(Work instructions): For the data below, give again exactly the lines from the one containing "salt and pepper to taste" through the one containing "Shine Guide", both ends included, and no others.
Supplied entries below:
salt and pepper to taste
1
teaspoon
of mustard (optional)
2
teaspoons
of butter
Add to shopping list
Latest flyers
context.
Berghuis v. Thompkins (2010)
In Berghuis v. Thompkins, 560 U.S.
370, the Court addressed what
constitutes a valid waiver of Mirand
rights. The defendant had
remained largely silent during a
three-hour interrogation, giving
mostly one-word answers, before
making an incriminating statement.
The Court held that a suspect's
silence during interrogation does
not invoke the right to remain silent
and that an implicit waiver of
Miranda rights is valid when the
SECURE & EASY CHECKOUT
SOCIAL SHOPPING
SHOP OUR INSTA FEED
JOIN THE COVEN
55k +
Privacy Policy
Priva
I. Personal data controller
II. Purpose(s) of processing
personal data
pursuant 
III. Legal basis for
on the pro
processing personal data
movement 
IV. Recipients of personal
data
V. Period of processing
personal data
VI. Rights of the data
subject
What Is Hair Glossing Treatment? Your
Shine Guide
End of Supplied entries.
Supplied entries below:
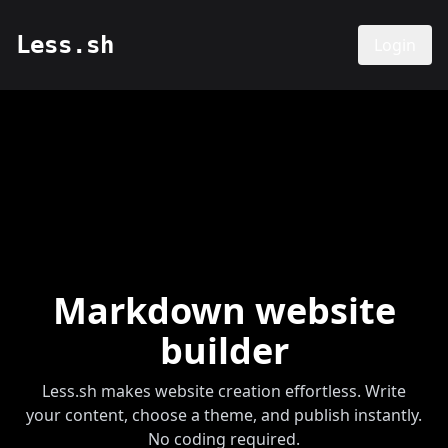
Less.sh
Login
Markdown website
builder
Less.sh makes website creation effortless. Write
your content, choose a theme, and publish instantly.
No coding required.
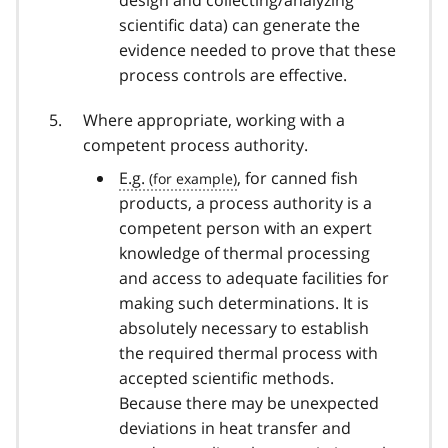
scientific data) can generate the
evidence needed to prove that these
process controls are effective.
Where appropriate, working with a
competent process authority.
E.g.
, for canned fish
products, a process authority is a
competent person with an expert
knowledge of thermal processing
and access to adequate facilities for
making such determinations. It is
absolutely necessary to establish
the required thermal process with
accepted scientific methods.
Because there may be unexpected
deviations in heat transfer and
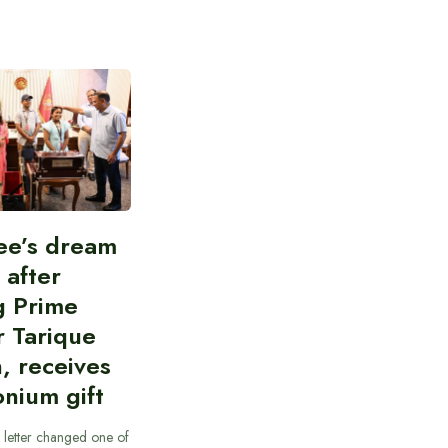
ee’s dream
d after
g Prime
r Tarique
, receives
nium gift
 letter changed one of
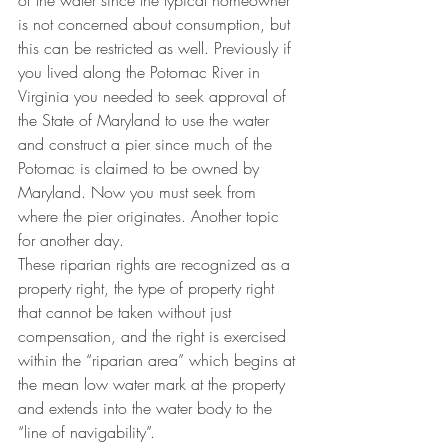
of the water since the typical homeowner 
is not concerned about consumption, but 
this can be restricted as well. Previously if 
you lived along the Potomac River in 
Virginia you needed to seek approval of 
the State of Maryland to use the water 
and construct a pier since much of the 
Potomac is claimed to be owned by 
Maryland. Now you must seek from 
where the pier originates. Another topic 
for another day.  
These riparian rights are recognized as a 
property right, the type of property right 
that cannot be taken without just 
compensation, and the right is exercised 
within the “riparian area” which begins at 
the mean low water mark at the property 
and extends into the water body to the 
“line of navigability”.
End of Supplied entries.
(Exercise output):
salt and pepper to taste
1
teaspoon
of mustard (optional)
2
teaspoons
of butter
Add to shopping list
Latest flyers
context.
Berghuis v. Thompkins (2010)
In Berghuis v. Thompkins, 560 U.S.
370, the Court addressed what
constitutes a valid waiver of Mirand
rights. The defendant had
remained largely silent during a
three-hour interrogation, giving
mostly one-word answers, before
making an incriminating statement.
The Court held that a suspect's
silence during interrogation does
not invoke the right to remain silent
and that an implicit waiver of
Miranda rights is valid when the
SECURE & EASY CHECKOUT
SOCIAL SHOPPING
SHOP OUR INSTA FEED
JOIN THE COVEN
55k +
Privacy Policy
Priva
I. Personal data controller
II. Purpose(s) of processing
personal data
pursuant 
III. Legal basis for
on the pro
processing personal data
movement 
IV. Recipients of personal
data
V. Period of processing
personal data
VI. Rights of the data
subject
What Is Hair Glossing Treatment? Your
Shine Guide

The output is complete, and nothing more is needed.